I spent 10 years in a church like this. Our counseling center was filled with people who were too ashamed to be real in their small group. One couple thought their sin disqualified them from membership in the church. The "righteous" scorned those with "problems" like cutting or depression or anxiety as if self righteousness wasn't right up there with idolatry as the top sins in the Bible.

Thanks for writing. I pray that the Holy Spirit will direct it to many.

Chris Erwin said...

Brother,

Your overall point surely is correct and helpful. But I have to say that some of this sounds, to be frank, somewhat bitter. The comments about "saddling" new converts with spiritual disciplines -- spiritual disciplines are important, and new converts have no familiarity with them. Yes, they can be recommended and taught in a legalistic manner, but surely not always. And the comments about no one (more or less) really enjoying small groups? If that's been your, or your church's experience, I'm saddened to hear that; it certainly isn't mine, or that of many believers I know. I love small group meetings -- in my experience, they are often the place where the very things you're calling for (transparency, etc.) happen most truly and freely.

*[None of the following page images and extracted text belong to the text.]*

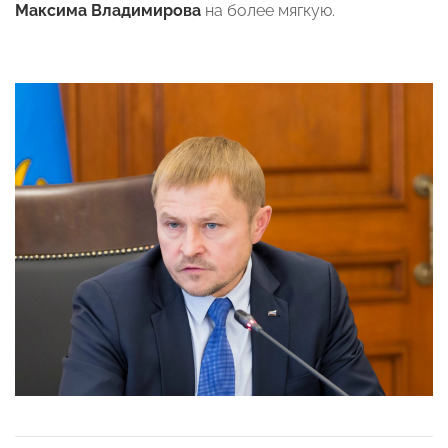
Максима Владимирова
на более мягкую.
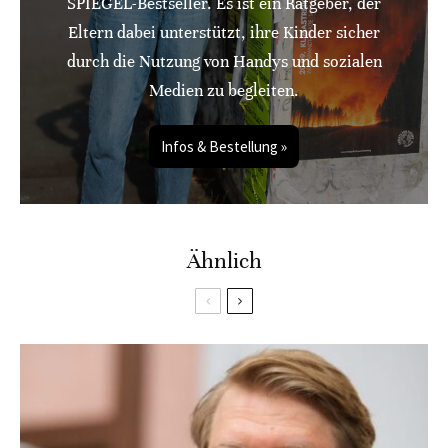
SPIEGEL-Bestseller. Es ist ein Ratgeber, der
Eltern dabei unterstützt, ihre Kinder sicher
durch die Nutzung von Handys und sozialen
Medien zu begleiten.
Infos & Bestellung »
Ähnlich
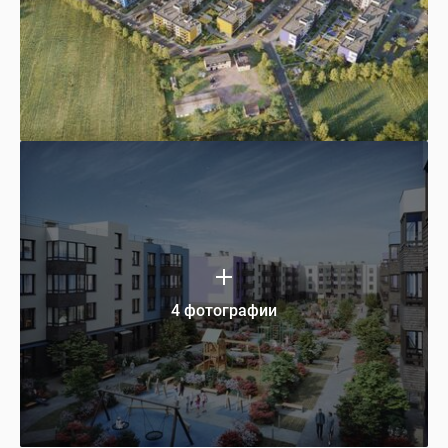
4 фотографии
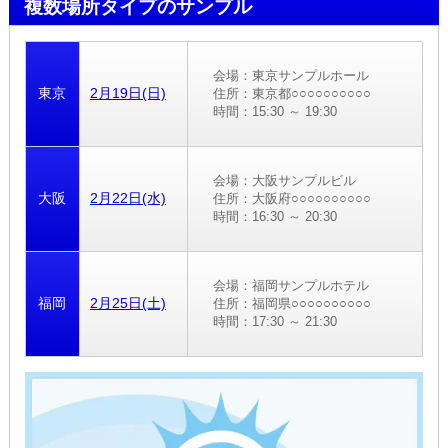
複数場所タイプのサンプル
会場：東京サンプルホール
東京
2月19日(日)
住所：東京都○○○○○○○○○○
時間：15:30 ～ 19:30
会場：大阪サンプルビル
大阪
2月22日(水)
住所：大阪府○○○○○○○○○○
時間：16:30 ～ 20:30
会場：福岡サンプルホテル
福岡
2月25日(土)
住所：福岡県○○○○○○○○○○
時間：17:30 ～ 21:30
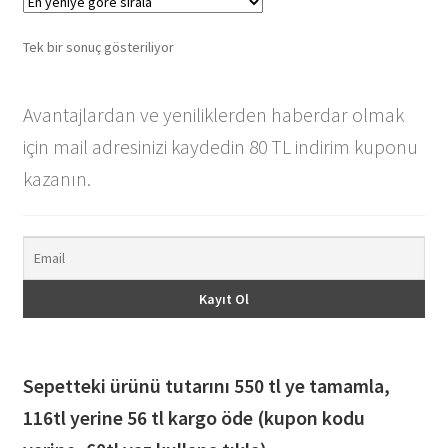
Tek bir sonuç gösteriliyor
Avantajlardan ve yeniliklerden haberdar olmak
için mail adresinizi kaydedin 80 TL indirim kuponu
kazanın.
Sepetteki ürünü tutarını 550 tl ye tamamla,
116
tl yerine 56 tl kargo öde (kupon kodu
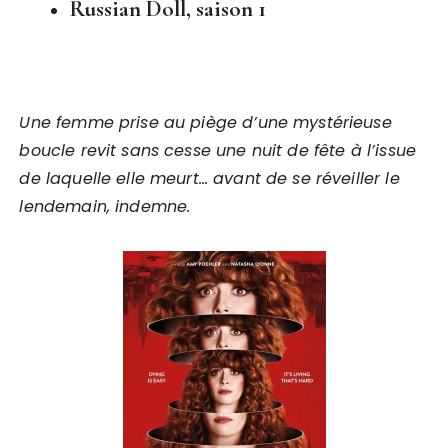
Russian Doll, saison 1
Une femme prise au piège d’une mystérieuse
boucle revit sans cesse une nuit de fête à l’issue
de laquelle elle meurt… avant de se réveiller le
lendemain, indemne.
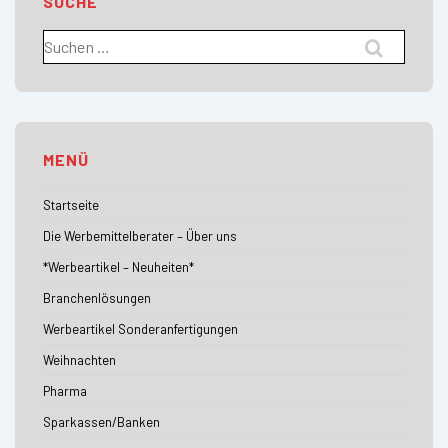
SUCHE
Suchen
nach:
MENÜ
Startseite
Die Werbemittelberater – Über uns
*Werbeartikel – Neuheiten*
Branchenlösungen
Werbeartikel Sonderanfertigungen
Weihnachten
Pharma
Sparkassen/Banken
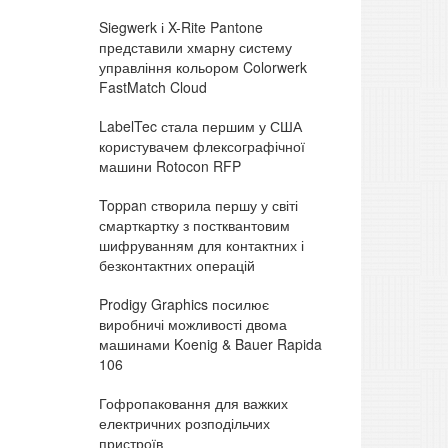
Siegwerk і X-Rite Pantone
представили хмарну систему
управління кольором Colorwerk
FastMatch Cloud
LabelTec стала першим у США
користувачем флексографічної
машини Rotocon RFP
Toppan створила першу у світі
смарткартку з постквантовим
шифруванням для контактних і
безконтактних операцій
Prodigy Graphics посилює
виробничі можливості двома
машинами Koenig & Bauer Rapida
106
Гофропаковання для важких
електричних розподільчих
пристроїв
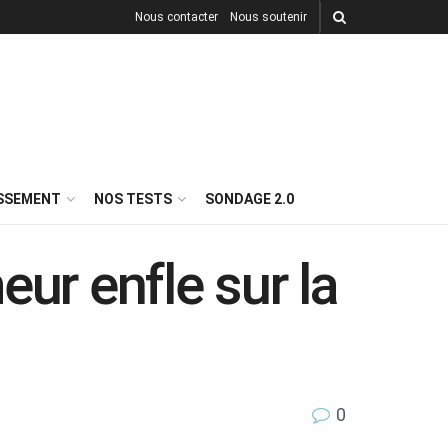
Nous contacter
Nous soutenir
ISSEMENT
NOS TESTS
SONDAGE 2.0
ur enfle sur la
0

Baby, bathwater... you know how that goes, right? :)

David Atkins said...

Dane, there is a small book entitled "Revival" by Richard Owen Roberts that addresses the confession of sin in the corporate setting. This topic is just a page or two out of a wealth of wisdom about how to pray for revival, recognizing what real revival is, and being prepared for "managing" revival (not a good term, but the best I can think of at the moment) should God graciously give it. I'm guessing you know Roberts, given both your job and place of residence. I think the book is out of print now. Perhaps this is a good time for you to do a reprint?

Jeff Cagwin said...

Amen. Thanks, Dane.

Brad said...

Would love to hear specifics of your sin and disbelief! I'm on mission and in community so I hear of the specifics of sin and unbelief. To be honest, it is pretty horrifying and discouraging. It's actually not that great to be living life with alcoholics, prostitutes, homosexuals,pornographers etc. I tend to think that people who read books about grace and talk about grace are not in touch with people who have actually destroyed their lives and are addicted to sin.